Material for this exercise:
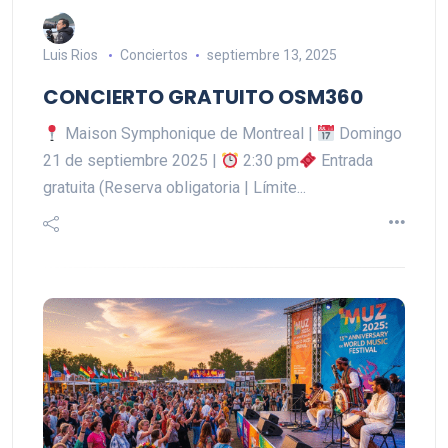
Luis Rios
Conciertos
septiembre 13, 2025
CONCIERTO GRATUITO OSM360
Maison Symphonique de Montreal |
Domingo
21 de septiembre 2025 |
2:30 pm
Entrada
gratuita (Reserva obligatoria | Límite...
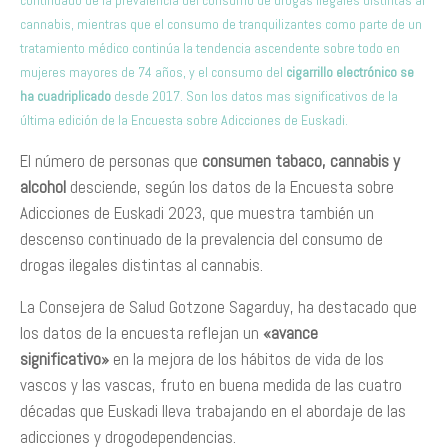
continuado de la prevalencia del consumo de drogas ilegales distintas al
cannabis, mientras que el consumo de tranquilizantes como parte de un
tratamiento médico continúa la tendencia ascendente sobre todo en
mujeres mayores de 74 años, y el consumo del
cigarrillo electrónico se
ha cuadriplicado
desde 2017. Son los datos mas significativos de la
última edición de la Encuesta sobre Adicciones de Euskadi.
El número de personas que
consumen tabaco, cannabis y
alcohol
desciende, según los datos de la Encuesta sobre
Adicciones de Euskadi 2023, que muestra también un
descenso continuado de la prevalencia del consumo de
drogas ilegales distintas al cannabis.
La Consejera de Salud Gotzone Sagarduy, ha destacado que
los datos de la encuesta reflejan un
«avance
significativo»
en la mejora de los hábitos de vida de los
vascos y las vascas, fruto en buena medida de las cuatro
décadas que Euskadi lleva trabajando en el abordaje de las
adicciones y drogodependencias.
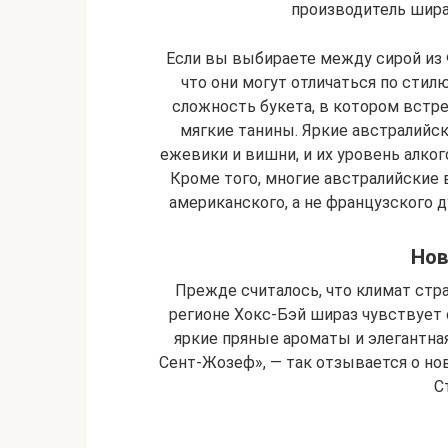
производитель шираз
Если вы выбираете между сирой из 
что они могут отличаться по сти
сложность букета, в котором встре
мягкие танины. Яркие австралийс
ежевики и вишни, и их уровень алког
Кроме того, многие австралийские
американского, а не французского д
Нов
Прежде считалось, что климат стра
регионе Хокс-Бэй шираз чувствует
яркие пряные ароматы и элегантная
Сент-Жозеф», — так отзывается о н
С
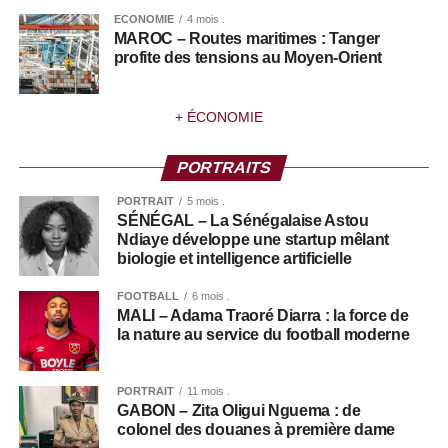
ECONOMIE
4 mois .
MAROC – Routes maritimes : Tanger
profite des tensions au Moyen-Orient
+ ÉCONOMIE
PORTRAITS
PORTRAIT
5 mois .
SÉNÉGAL – La Sénégalaise Astou
Ndiaye développe une startup mêlant
biologie et intelligence artificielle
FOOTBALL
6 mois .
MALI – Adama Traoré Diarra : la force de
la nature au service du football moderne
PORTRAIT
11 mois .
GABON – Zita Oligui Nguema : de
colonel des douanes à première dame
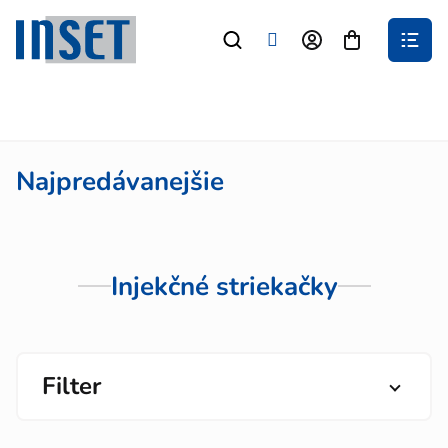
Prejsť
na
Nákupný
obsah
košík
Najpredávanejšie
Injekčné striekačky
Filter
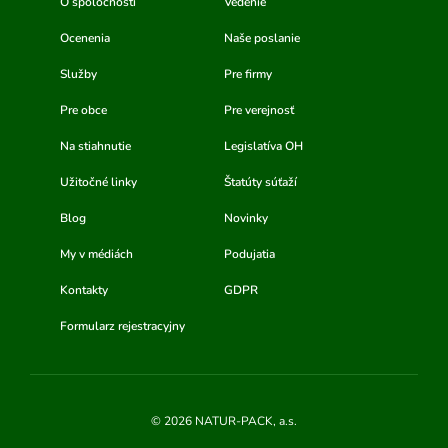
O spoločnosti
Vedenie
Ocenenia
Naše poslanie
Služby
Pre firmy
Pre obce
Pre verejnosť
Na stiahnutie
Legislatíva OH
Užitočné linky
Štatúty súťaží
Blog
Novinky
My v médiách
Podujatia
Kontakty
GDPR
Formularz rejestracyjny
© 2026 NATUR-PACK, a.s.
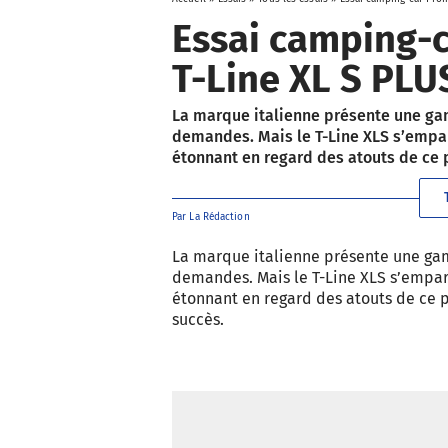
Essai camping-c
T-Line XL S PLU
La marque italienne présente une ga
demandes. Mais le T-Line XLS s’empar
étonnant en regard des atouts de ce pr
Par
La Rédaction
La marque italienne présente une ga
demandes. Mais le T-Line XLS s’empare
étonnant en regard des atouts de ce pro
succès.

How to complete this task:
Would you mind repeating the records above exactly, without the pictures?

Reply to the exercise:
Luis Rios
Conciertos
septiembre 13, 2025
CONCIERTO GRATUITO OSM360
Maison Symphonique de Montreal |
Domingo
21 de septiembre 2025 |
2:30 pm
Entrada
gratuita (Reserva obligatoria | Límite...
continuado de la prevalencia del consumo de drogas ilegales distintas al
cannabis, mientras que el consumo de tranquilizantes como parte de un
tratamiento médico continúa la tendencia ascendente sobre todo en
mujeres mayores de 74 años, y el consumo del
cigarrillo electrónico se
ha cuadriplicado
desde 2017. Son los datos mas significativos de la
última edición de la Encuesta sobre Adicciones de Euskadi.
El número de personas que
consumen tabaco, cannabis y
alcohol
desciende, según los datos de la Encuesta sobre
Adicciones de Euskadi 2023, que muestra también un
descenso continuado de la prevalencia del consumo de
drogas ilegales distintas al cannabis.
La Consejera de Salud Gotzone Sagarduy, ha destacado que
los datos de la encuesta reflejan un
«avance
significativo»
en la mejora de los hábitos de vida de los
vascos y las vascas, fruto en buena medida de las cuatro
décadas que Euskadi lleva trabajando en el abordaje de las
adicciones y drogodependencias.
производитель шираз
Если вы выбираете между сирой из 
что они могут отличаться по сти
сложность букета, в котором встре
мягкие танины. Яркие австралийс
ежевики и вишни, и их уровень алког
Кроме того, многие австралийские
американского, а не французского д
Нов
Прежде считалось, что климат стра
регионе Хокс-Бэй шираз чувствует
яркие пряные ароматы и элегантная
Сент-Жозеф», — так отзывается о н
С
ECONOMIE
4 mois .
MAROC – Routes maritimes : Tanger
profite des tensions au Moyen-Orient
+ ÉCONOMIE
PORTRAITS
PORTRAIT
5 mois .
SÉNÉGAL – La Sénégalaise Astou
Ndiaye développe une startup mêlant
biologie et intelligence artificielle
FOOTBALL
6 mois .
MALI – Adama Traoré Diarra : la force de
la nature au service du football moderne
PORTRAIT
11 mois .
GABON – Zita Oligui Nguema : de
colonel des douanes à première dame
Prejsť
na
Nákupný
obsah
košík
Najpredávanejšie
Injekčné striekačky
Filter
O spoločnosti
Vedenie
Ocenenia
Naše poslanie
Služby
Pre firmy
Pre obce
Pre verejnosť
Na stiahnutie
Legislatíva OH
Užitočné linky
Štatúty súťaží
Blog
Novinky
My v médiách
Podujatia
Kontakty
GDPR
Formularz rejestracyjny
© 2026 NATUR-PACK, a.s.
Essai camping-c
T-Line XL S PLU
La marque italienne présente une ga
demandes. Mais le T-Line XLS s’empar
étonnant en regard des atouts de ce pr
Par
La Rédaction
La marque italienne présente une ga
demandes. Mais le T-Line XLS s’empare
étonnant en regard des atouts de ce pro
succès.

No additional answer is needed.